I am in a mini series in Colossians as you all know we're looking at the three spheres of authority I talked about this last week the the first sphere we talked about was the relationship between wives and husbands and how Paul calls the wife to submit to the husband and he he calls the husband to love his wife and we see that as the first and most important social commitment that any of us enter into outside of our relationship with Christ.
Our relationship with our spouse is obviously the most important lifelong and one that is not to be broken by anything but death. But outside of this there's a next sphere and that is the sphere of children and parents and that's what we're going to look at today and then next week we're going to finish out this little portion of Colossians by looking at servants and masters and so all of this really deals with the relationship of priority and authority.
Priority and authority. The priority in the home is the husband and wife and then after that is the children and the family. And within those structures there is authority and there is submission. Two words that we absolutely hate in our culture today.
We hate the word authority especially when we are told that we have to do something. We have grown up in a culture that was singing we're not gonna take it. You know that's our motto. We have grown up in that culture of no authority.
I am my own man I do my own thing. We become a people who despise commands despise any authority. As I was thinking about this week and I was thinking about specifically the authority of parents and children I got to thinking about how our our lives if we live a normative lifespan our lives can be broken down into four basic sections and I put them up here for you.

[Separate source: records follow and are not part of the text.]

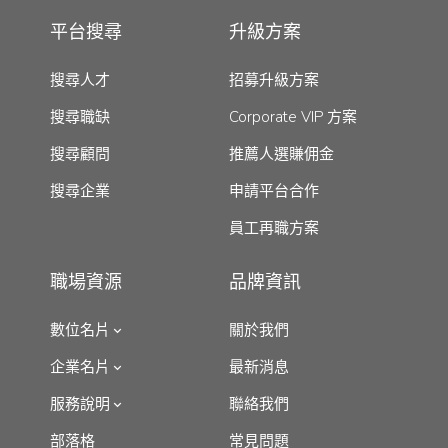
平台搜尋
升級方案
搜尋人才
招募升級方案
搜尋職缺
Corporate VIP 方案
搜尋顧問
推薦人選賺佣金
搜尋企業
申請平台合作
員工再職方案
職場資源
品牌資訊
數位名片
關於我們
企業名片
最新消息
服務說明
聯絡我們
部落格
常見問題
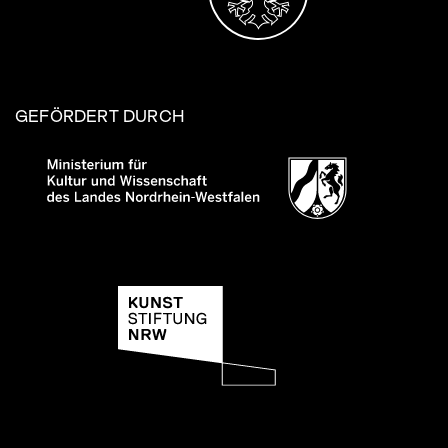
GEFÖRDERT DURCH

If you if you want to see when you're a kid you're cared for by your parents praise God you have to be because you're born into this world useless. You know you can't do anything. Even a deer can stand up when it's born but the kid can't even stand up.
When I said useless I maybe sounded kind of mean you're born helpless. Maybe that's a better word. And you have to be cared for throughout your childhood and into adolescence. But there comes a time where you get to care for someone else.

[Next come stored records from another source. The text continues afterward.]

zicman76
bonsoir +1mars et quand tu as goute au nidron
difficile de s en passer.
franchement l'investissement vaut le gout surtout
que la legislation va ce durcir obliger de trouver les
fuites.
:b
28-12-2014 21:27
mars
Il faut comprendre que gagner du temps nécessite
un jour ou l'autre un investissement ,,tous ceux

You grow up you become a parent. And then you who were cared for for two decades now become the one who was responsible to care for someone else. And you have to do that for a few decades depending on how many children you have.
I'm on number six and I am NOT gonna be done forever. But I'm not gonna be done at least with high school until I'm in my 60s praise the Lord pass the Advil. But you start out being cared by it cared for by your parents.

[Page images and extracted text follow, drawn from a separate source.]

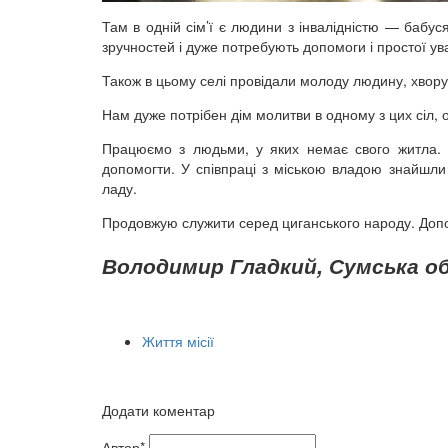
Там в одній сім’ї є людини з інвалідністю — бабус
зручностей і дуже потребують допомоги і простої ува
Також в цьому селі провідали молоду людину, хвору 
Нам дуже потрібен дім молитви в одному з цих сіл, 
Працюємо з людьми, у яких немає свого житла. 
допомогти. У співпраці з міською владою знайшли 
ладу.
Продовжую служити серед циганського народу. Допо
Володимир Гладкий, Сумська об
Життя місії
Додати коментар
Автор*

Then you're caring for your children. Then you're caring for your aging parents and there's overlap there because as your kids are coming up so are your parents getting older and you're caring for your aging parents.
And sometimes as they get older and older you have to care for them in ways that you never thought before and that rotates to a different life. Sometimes they even have to come and live with you so that you can care for them in the home.
And then finally you're gonna come to a point where by God's grace if you live that long you'll be cared for by yours your children you know be a big switch and there'll be an authoritative switch. You know what's funny is we come into this world with very little authority.
None. And we leave this world with very little authority. In general when we're older we tend to give up authority as we go we give up our driver's licenses. We give up our ability to go where we wanted to go and do the things that we want to do.
And so it's like at each end of our life it sort of comes and goes in the same way depending on how long we live. So when we talk about authority and submission this is not a monolithic thing that's always the same.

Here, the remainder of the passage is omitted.